触及天空:利用AI多租户最大化边缘设备上的深度学习推理吞吐量

在过去十年中，智能设备和物联网(IoT)传感器的广泛采用导致了互联网边缘数据生成的大规模增长。对如此大量的数据进行智能实时分析，特别是利用高度精确的深度学习(DL)模型，通常需要在靠近数据源(或在互联网边缘)的地方处理数据，以最大限度地减少网络和处理延迟。专业、低成本和节能的边缘设备的出现极大地促进了边缘的深度学习推理任务。然而，通过利用各种系统技术来提高推理吞吐量(例如，每秒推理次数)的研究有限。本研究探讨了批处理推理、人工智能多租户和人工智能加速器集群等系统技术，这些技术可以显著提高边缘设备上使用深度学习模型进行图像分类任务的整体推理吞吐量。特别是，AI多租户允许集体利用边缘设备的系统资源(CPU, GPU)和AI加速器(例如，边缘张量处理单元;EdgeTPUs)。评估结果表明，在配备Jetson Xavier NX等高性能gpu的设备上，批处理推理使吞吐量提高了2.4倍以上。此外，通过多租户方法，例如并发模型执行(CME)和动态模型放置(DMP)，边缘设备(带有gpu)和EdgeTPU上的DL推理吞吐量可以分别进一步提高3倍和10倍。此外，我们还详细分析了改变边缘设备和edgetpu上深度学习推理吞吐量的硬件和软件因素，从而揭示了可以进一步改进的领域，以在边缘实现高性能深度学习推理。

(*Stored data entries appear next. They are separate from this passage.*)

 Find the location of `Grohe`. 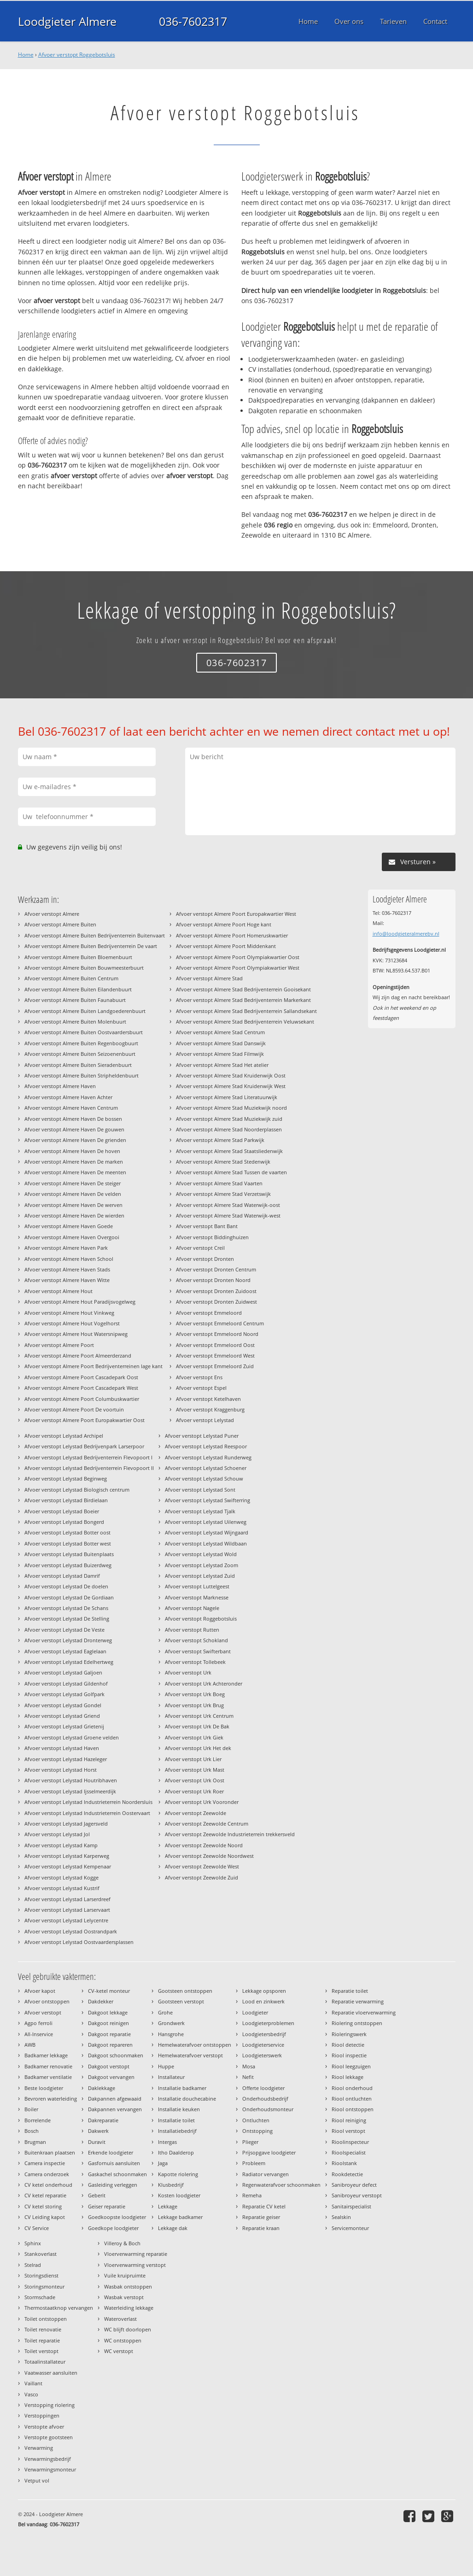 Grohe is located at coordinates (165, 2012).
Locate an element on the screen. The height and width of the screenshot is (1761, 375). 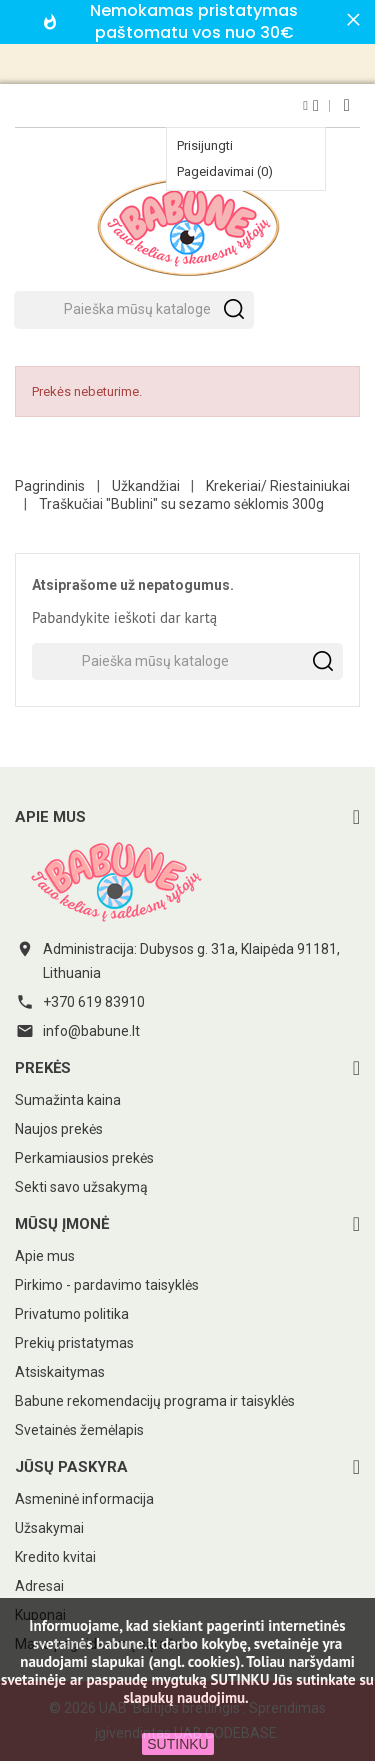 Naujos prekės is located at coordinates (59, 1129).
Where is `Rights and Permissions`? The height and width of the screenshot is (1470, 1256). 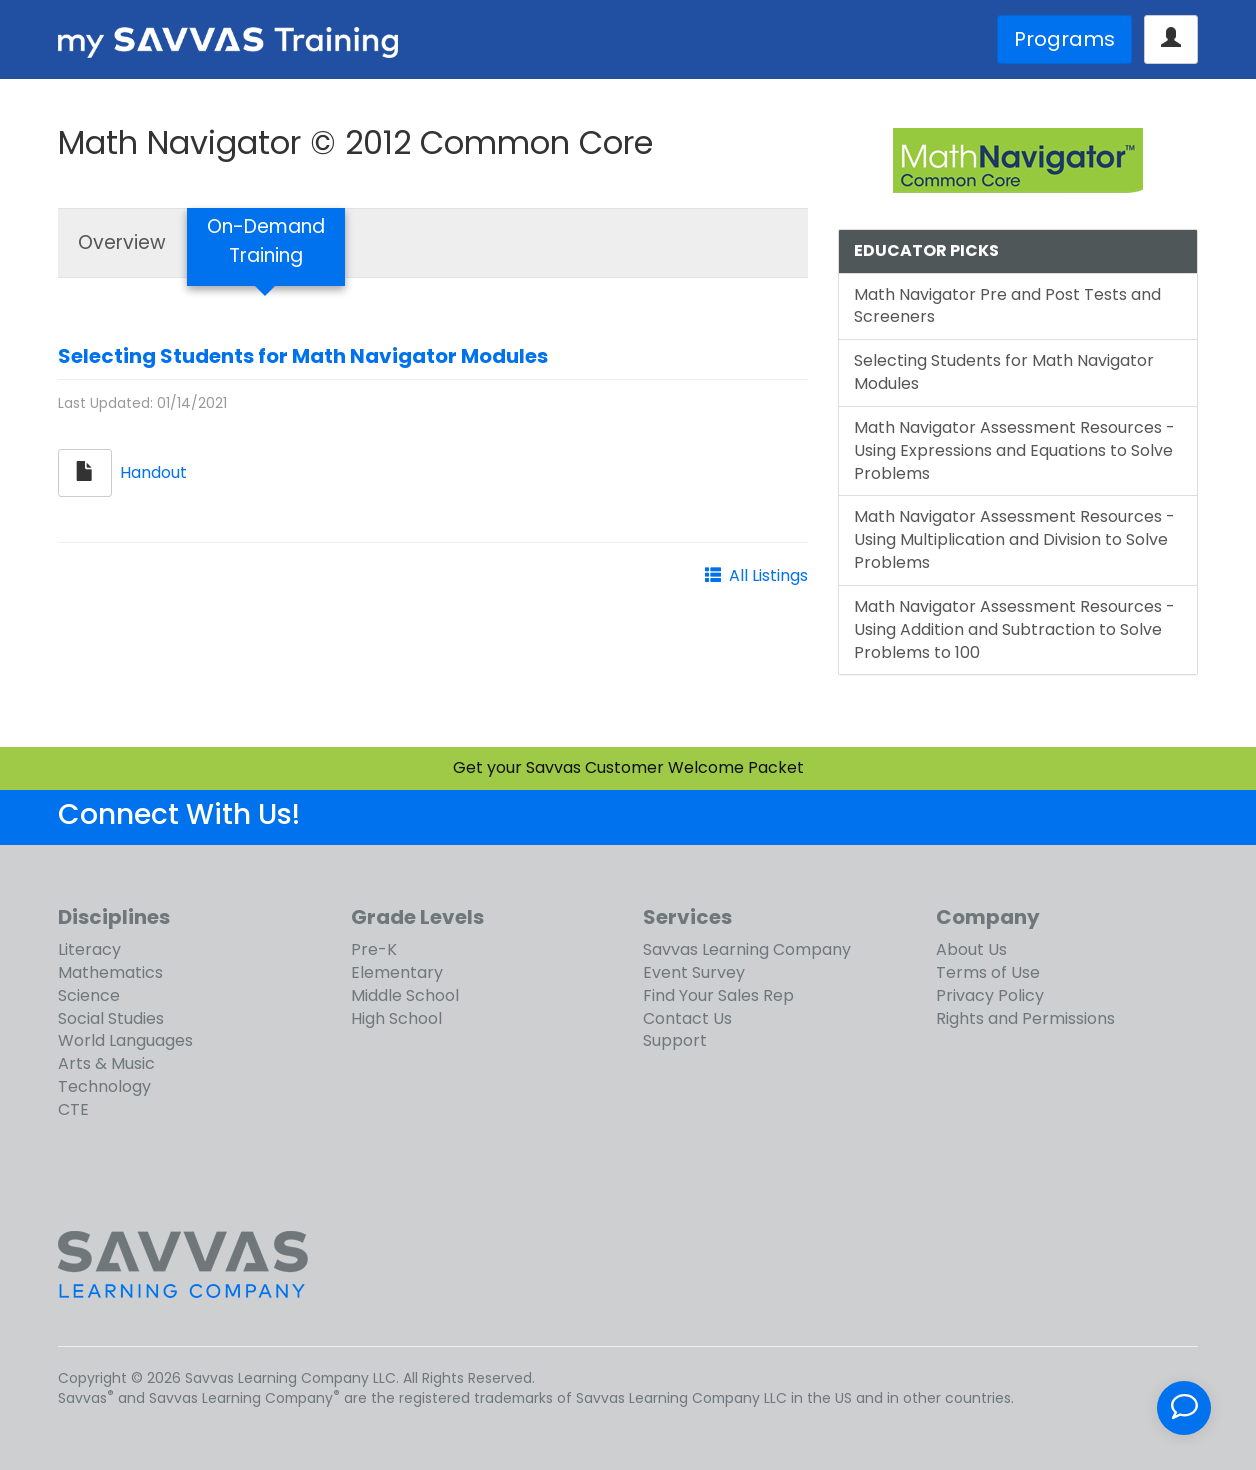 Rights and Permissions is located at coordinates (1025, 1018).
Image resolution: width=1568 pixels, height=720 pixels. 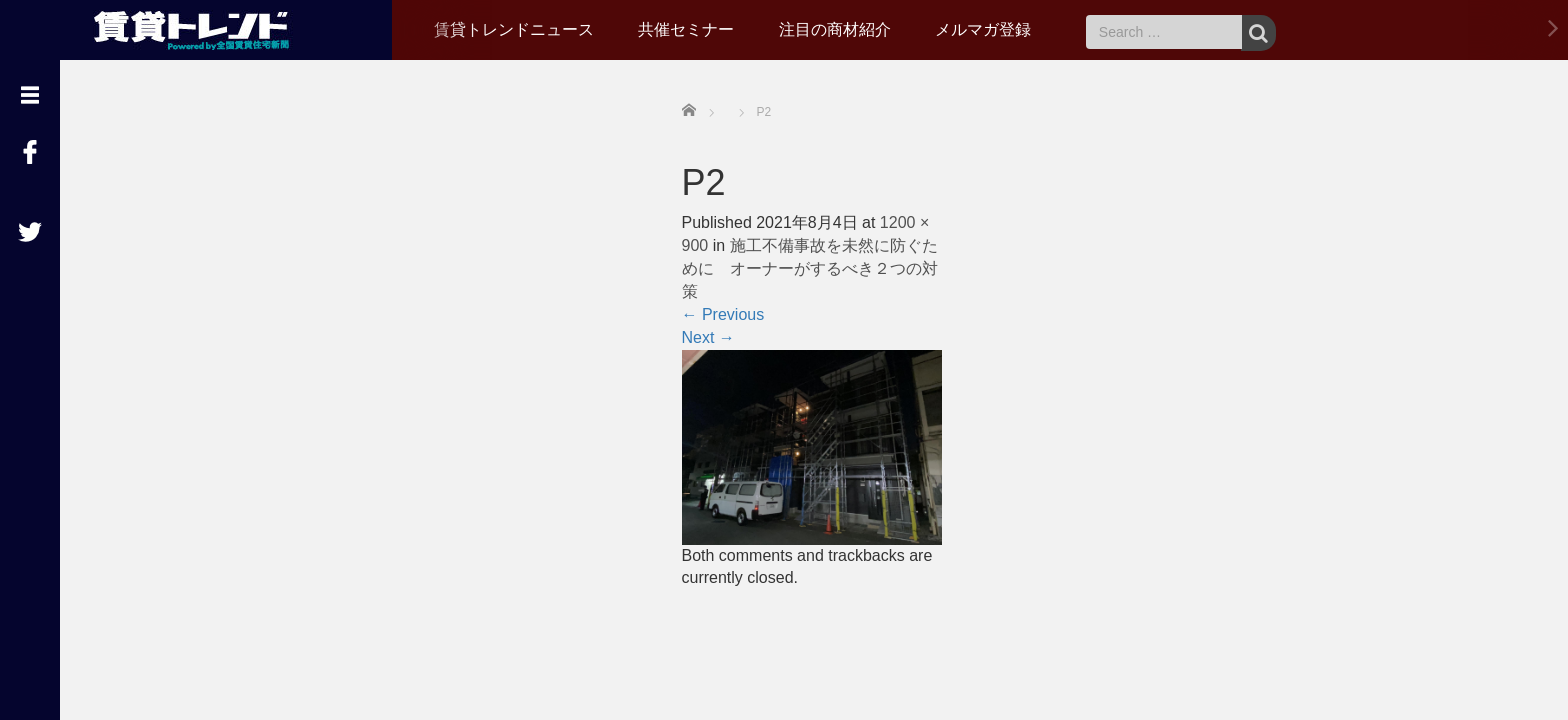 What do you see at coordinates (983, 29) in the screenshot?
I see `メルマガ登録` at bounding box center [983, 29].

本文章由计算机程序翻译，如有差异，请以英文原文为准。

求助全文

约1分钟内获得全文去求助

来源期刊

ACM Transactions on Internet Technology 工程技术-计算机：软件工程

CiteScore

10.30

自引率

1.90%

发文量

137

审稿时长

>12 weeks

期刊介绍： ACM Transactions on Internet Technology (TOIT) brings together many computing disciplines including computer software engineering, computer programming languages, middleware, database management, security, knowledge discovery and data mining, networking and distributed systems, communications, performance and scalability etc. TOIT will cover the results and roles of the individual disciplines and the relationshipsamong them.